◆ **PROBLEM DESCRIPTION**
Your task is to transcribe each record exactly and to omit every image.

Data entries
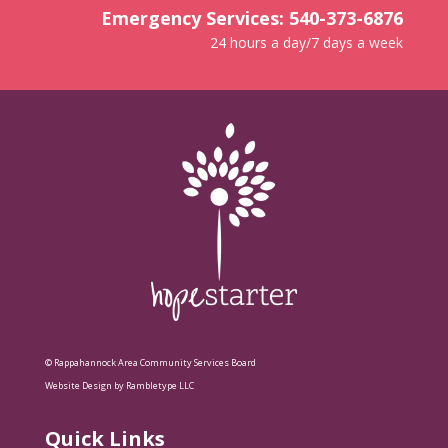
Emergency Services: 540-373-6876
24 hours a day/7 days a week
© Rappahannock Area Community Services Board
Website Design by Rambletype LLC
Quick Links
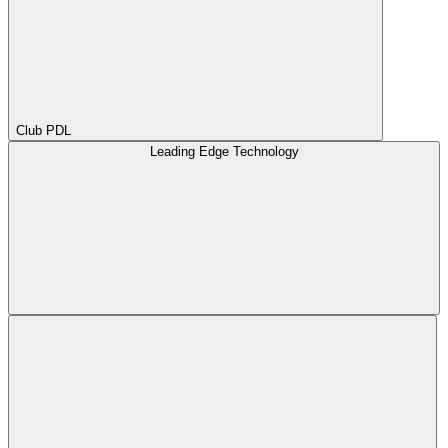
Club PDL
Leading Edge Technology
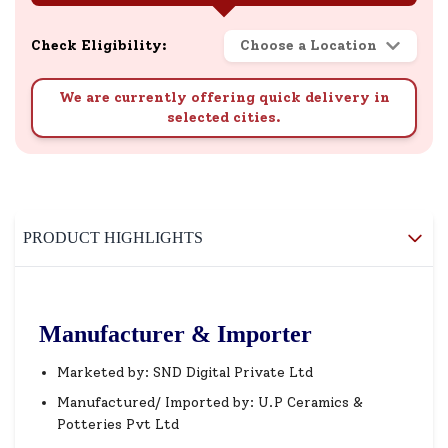
Check Eligibility:
Choose a Location
We are currently offering quick delivery in
selected cities.
PRODUCT HIGHLIGHTS
Manufacturer & Importer
Marketed by: SND Digital Private Ltd
Manufactured/ Imported by: U.P Ceramics &
Potteries Pvt Ltd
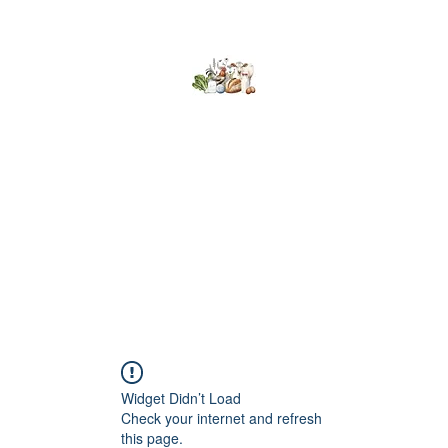
Kumaran Farms
Home
Shop
About Us
What's Happening
Contact
Widget Didn’t Load
Check your internet and refresh
this page.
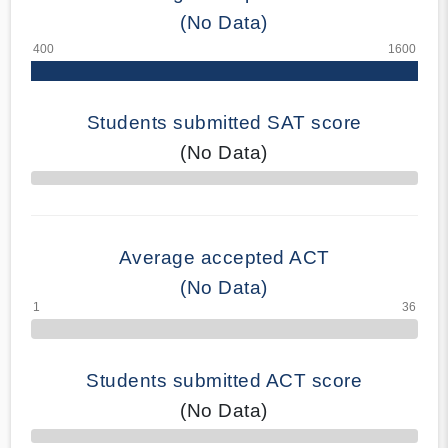
(No Data)
Students submitted SAT score
(No Data)
70% Complete
Average accepted ACT
(No Data)
Students submitted ACT score
(No Data)
50% Complete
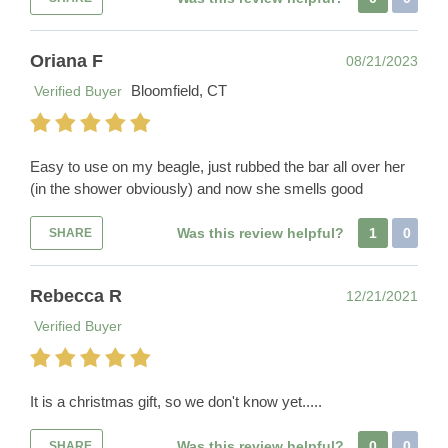
Oriana F
08/21/2023
Bloomfield, CT
Verified Buyer
Easy to use on my beagle, just rubbed the bar all over her
(in the shower obviously) and now she smells good
Was this review helpful?
1
0
SHARE
Rebecca R
12/21/2021
Verified Buyer
It is a christmas gift, so we don't know yet.....
Was this review helpful?
0
0
SHARE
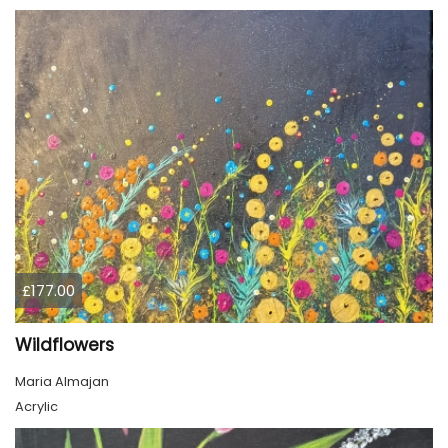
£177.00
Wildflowers
Maria Almajan
Acrylic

◆ **EXERCISE SOLUTION**
Emergency Services: 540-373-6876
24 hours a day/7 days a week
© Rappahannock Area Community Services Board
Website Design by Rambletype LLC
Quick Links
Club PDL
Leading Edge Technology
Check Eligibility:
Choose a Location
We are currently offering quick delivery in
selected cities.
PRODUCT HIGHLIGHTS
Manufacturer & Importer
Marketed by: SND Digital Private Ltd
Manufactured/ Imported by: U.P Ceramics &
Potteries Pvt Ltd
Kumaran Farms
Home
Shop
About Us
What's Happening
Contact
Widget Didn’t Load
Check your internet and refresh
this page.
(No Data)
Students submitted SAT score
(No Data)
70% Complete
Average accepted ACT
(No Data)
Students submitted ACT score
(No Data)
50% Complete
Oriana F
08/21/2023
Bloomfield, CT
Verified Buyer
Easy to use on my beagle, just rubbed the bar all over her
(in the shower obviously) and now she smells good
Was this review helpful?
1
0
SHARE
Rebecca R
12/21/2021
Verified Buyer
It is a christmas gift, so we don't know yet.....
Was this review helpful?
0
0
SHARE
£177.00
Wildflowers
Maria Almajan
Acrylic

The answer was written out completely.